Ana nasceu em Óbidos, no Pará, de onde saiu muito jovem para estudar. A cidade paraense, de 50 mil habitantes, foi erguida na margem esquerda do Rio Amazonas, a 1,1 mil quilômetros de Belém por via fluvial. “Para chegar lá só de barco. São quase seis horas de viagem”, disse Ana. Os “fivelas”, como são chamados os que nascem em Óbidos (por causa do desenho que o Rio Amazonas forma em frente à cidade) misturam traços portugueses e indígenas. “Minha bisavó materna pertenceu à tribo dos Panxis”, lembra ela, com orgulho, das origens da família. Ana Cristina já se mudou para Campinas com o filho, de 19 meses. O marido veio para ajudá-la na adaptação, mas voltará para a França, para se dedicar ao trabalho na área de finanças e à nova carreira de especialista em pães. “Ela foi emprestada pela AGI por um ano. Depois volta para a Airbus na França, pois é considerada uma profissional importante para as pesquisas de ponta desenvolvidas pela empresa”, disse Gallard.

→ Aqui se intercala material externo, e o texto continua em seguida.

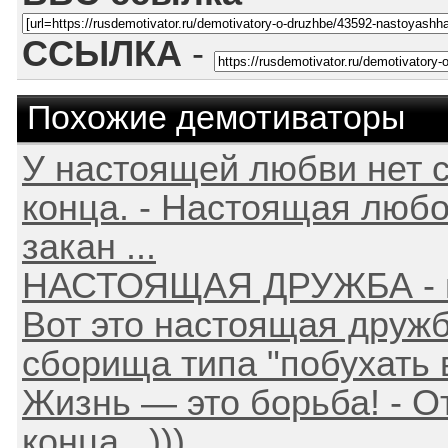
ССЫЛКА
-
Похожие демотиваторы
У настоящей любви нет 
конца. - Настоящая люб
закан ...
НАСТОЯЩАЯ ДРУЖБА - н
Вот это настоящая дружб
сборища типа "побухать 
Жизнь — это борьба! - О
конца...)))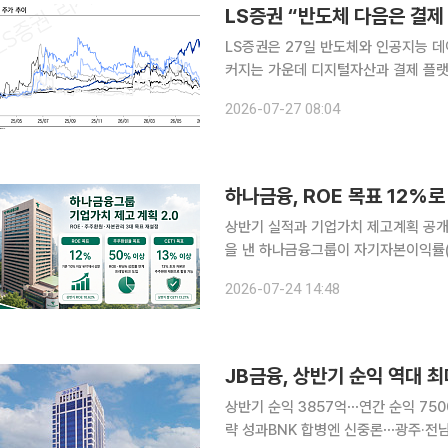
LS증권 “반도체 다음은 결제
LS증권은 27일 반도체와 인공지능 데
커지는 가운데 디지털자산과 결제 플랫
밸류에이션 부담이 낮아진 상황에서 정
2026-07-27 08:04
이다. 이날 LS증권 ‘결제 플랫폼: 정
하나금융, ROE 목표 12%
상반기 실적과 기업가치 제고계획 공개CET1 목
을 낸 하나금융그룹이 자기자본이익률(RO
를 초과하는 자본은 주주환원 재원으로
2026-07-24 14:48
지속적인 ROE 제고와 함께 기업가치
JB금융, 상반기 순익 역대 최
상반기 순익 3857억⋯연간 순익 75
략 성과BNK 합병엔 신중론⋯광주·전남 반도체 금융 TF 가동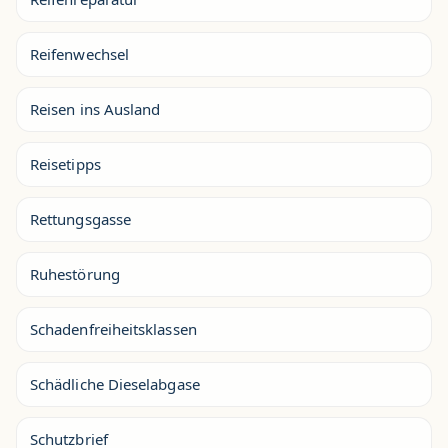
Reifenwechsel
Reisen ins Ausland
Reisetipps
Rettungsgasse
Ruhestörung
Schadenfreiheitsklassen
Schädliche Dieselabgase
Schutzbrief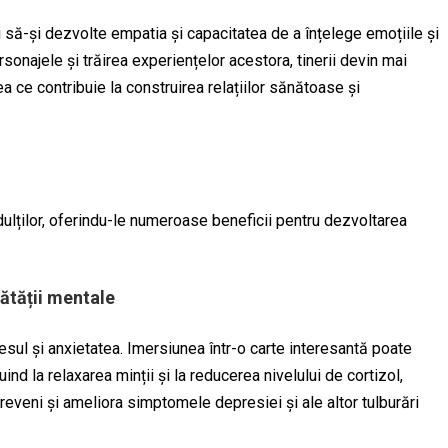
ți să-și dezvolte empatia și capacitatea de a înțelege emoțiile și
sonajele și trăirea experiențelor acestora, tinerii devin mai
ea ce contribuie la construirea relațiilor sănătoase și
adulților, oferindu-le numeroase beneficii pentru dezvoltarea
ătății mentale
esul și anxietatea. Imersiunea într-o carte interesantă poate
uind la relaxarea minții și la reducerea nivelului de cortizol,
preveni și ameliora simptomele depresiei și ale altor tulburări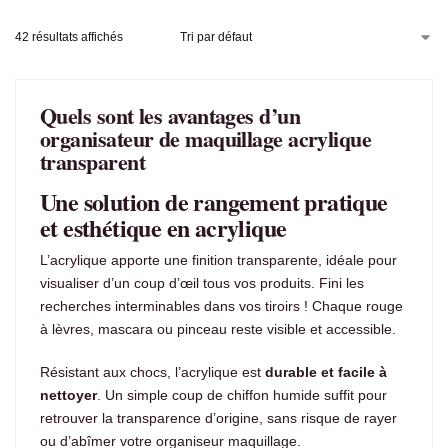
42 résultats affichés
Quels sont les avantages d’un
organisateur de maquillage acrylique
transparent
Une solution de rangement pratique
et esthétique en acrylique
L’acrylique apporte une finition transparente, idéale pour
visualiser d’un coup d’œil tous vos produits. Fini les
recherches interminables dans vos tiroirs ! Chaque rouge
à lèvres, mascara ou pinceau reste visible et accessible.
Résistant aux chocs, l’acrylique est
durable et facile à
nettoyer
. Un simple coup de chiffon humide suffit pour
retrouver la transparence d’origine, sans risque de rayer
ou d’abîmer votre organiseur maquillage.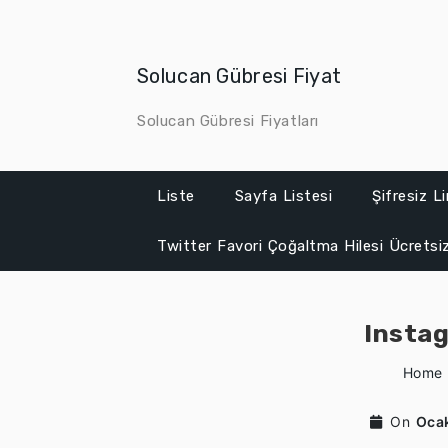
Skip
to
content
Solucan Gübresi Fiyat
Solucan Gübresi Fiyatları
Liste
Sayfa Listesi
Şifresiz L
Twitter Favori Çoğaltma Hilesi Ücretsi
Instag
Home
On
Oca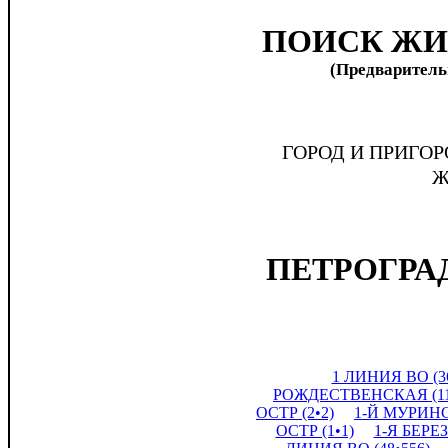
ПОИСК ЖИ
(Предварительн
ГОРОД И ПРИГОР
Ж
ПЕТРОГРА
1 ЛИНИЯ ВО (36
РОЖДЕСТВЕНСКАЯ (11
ОСТР (2•2)
1-Й МУРИНС
ОСТР (1•1)
1-Я БЕРЕ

Pela AGI, a pesquisadora coordena vários projetos com universidades e centros de pesquisa franceses e de outros países. Quando postulou uma vaga na indústria, Ana Cristina também foi aprovada em primeiro lugar no concorridíssimo concurso nacional para professor universitário na França. As novas tecnologias que forem desenvolvidas no ambiente da cátedra na Unicamp também atenderão às demandas da Helibras, empresa controlada pela Airbus Helicopters, especialmente para o projeto de desenvolvimento do helicóptero 100% nacional.
A Airbus Group Innovations, segundo Gallard, tem a missão de apoiar o desenvolvimento das divisões do grupo no mundo. No Brasil, além da Helibras, a Airbus controla a empresa Equatorial Sistemas, adquirida em 1996. A empresa desenvolve sistemas tecnológicos para a área espacial, de defesa e segurança, e fornece equipamentos e componentes eletrônicos para diferentes tipos de missão. A entrevista de Ana ao Valor termina com a chegada do presidente e fundador da Equatorial, César Ghizoni, que veio buscá-la para uma reunião na qual será discutida a proposta de um novo projeto para o programa espacial brasileiro. “A ideia é desenvolver uma capacidade no Brasil para qualificar componentes de uso espacial complexos, como microprocessadores e memórias, que são bastante afetados pelas partículas de alta energia da atmosfera”, disse Ghizoni. A área, segundo ele, ainda é um gargalo tecnológico para o Brasil. “Queremos desenvolver essa capacidade no país em parceria com as universidades e institutos de pesquisa como o IEAv (Instituto de Estudos Avançados), do DCTA (Departamento de Ciência e Tecnologia Aeroespacial)”, disse o executivo.